A crise afetou também os negócios da família real, fazendo com que o príncipe Charles anunciasse o fechamento de sua loja de produtos orgânicos, The Veg Shed, na quarta-feira 8, devido à queda nas vendas. “Esta foi uma decisão difícil de ser tomada por nós e gostaríamos de pedir desculpas pelo inconveniente que isso vai causar”, disse Charles em comunicado. A venda agora será feita só pela internet. Outros governos do continente têm apertado bem mais o cinto. Na Espanha, em Barcelona, a administração catalã colocou em uma tacada só 18 prédios públicos à venda ou para arrendamento por, no mínimo, 20 anos. Treze deles ainda estão ocupados por repartições do governo e são oferecidos num pacotaço por € 162,6 milhões. Na Grécia, o menu é mais variado. Pequenas ilhas nos arredores de Mykonos têm atraído a cobiça de multimilionários.
Paraíso particular: na Grécia, vendas do governo incluem ilhas, hotel, mansões
e até nascentes de águas termais
Os maiores investidores, segundo o jornal inglês The Guardian, são os russos e os chineses, que desembolsaram, só neste ano, até € 15 milhões por ilhas com mais de mil hectares.

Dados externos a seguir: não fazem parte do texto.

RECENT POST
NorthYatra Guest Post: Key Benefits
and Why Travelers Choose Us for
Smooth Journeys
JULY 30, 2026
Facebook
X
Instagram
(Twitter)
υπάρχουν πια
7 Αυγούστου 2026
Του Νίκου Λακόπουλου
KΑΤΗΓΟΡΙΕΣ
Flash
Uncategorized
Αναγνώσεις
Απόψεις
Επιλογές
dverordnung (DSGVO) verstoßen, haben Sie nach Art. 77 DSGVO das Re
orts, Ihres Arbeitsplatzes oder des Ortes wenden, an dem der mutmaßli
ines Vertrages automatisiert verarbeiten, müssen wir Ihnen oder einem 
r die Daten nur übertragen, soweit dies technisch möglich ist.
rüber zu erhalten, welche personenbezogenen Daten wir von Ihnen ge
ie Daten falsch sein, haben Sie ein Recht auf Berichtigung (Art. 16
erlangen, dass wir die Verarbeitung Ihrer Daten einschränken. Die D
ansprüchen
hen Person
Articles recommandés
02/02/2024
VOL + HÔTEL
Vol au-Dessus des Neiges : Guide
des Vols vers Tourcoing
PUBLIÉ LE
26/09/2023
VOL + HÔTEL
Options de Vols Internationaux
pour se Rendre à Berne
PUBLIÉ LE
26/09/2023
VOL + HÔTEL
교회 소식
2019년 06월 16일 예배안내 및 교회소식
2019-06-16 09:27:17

Para facilitar o trabalho deles, o Fundo para Desenvolvimento de Ativos da República Grega tem em sua página na internet uma lista com tudo o que está à venda. Vai de imensos terrenos pé na areia e resorts de luxo a fontes termais e nascentes com propriedades medicinais, muito populares no país. No começo de abril passado, uma das cerejas desse bolo grego foi vendida por €25,9 milhões. Tratava-se da casa do cônsul da Grécia em Londres, um prédio de três andares e nove quartos, com vista para o Holland Park, entre os bairros de Kensington e Chelsea. Em estilo vitoriano, a mansão foi comprada por um bilionário anônimo. Mas essa fortuna sequer aterrisou em Atenas: foi parar direto na conta dos credores da economia grega – FMI, Banco Central Europeu e União Europeia.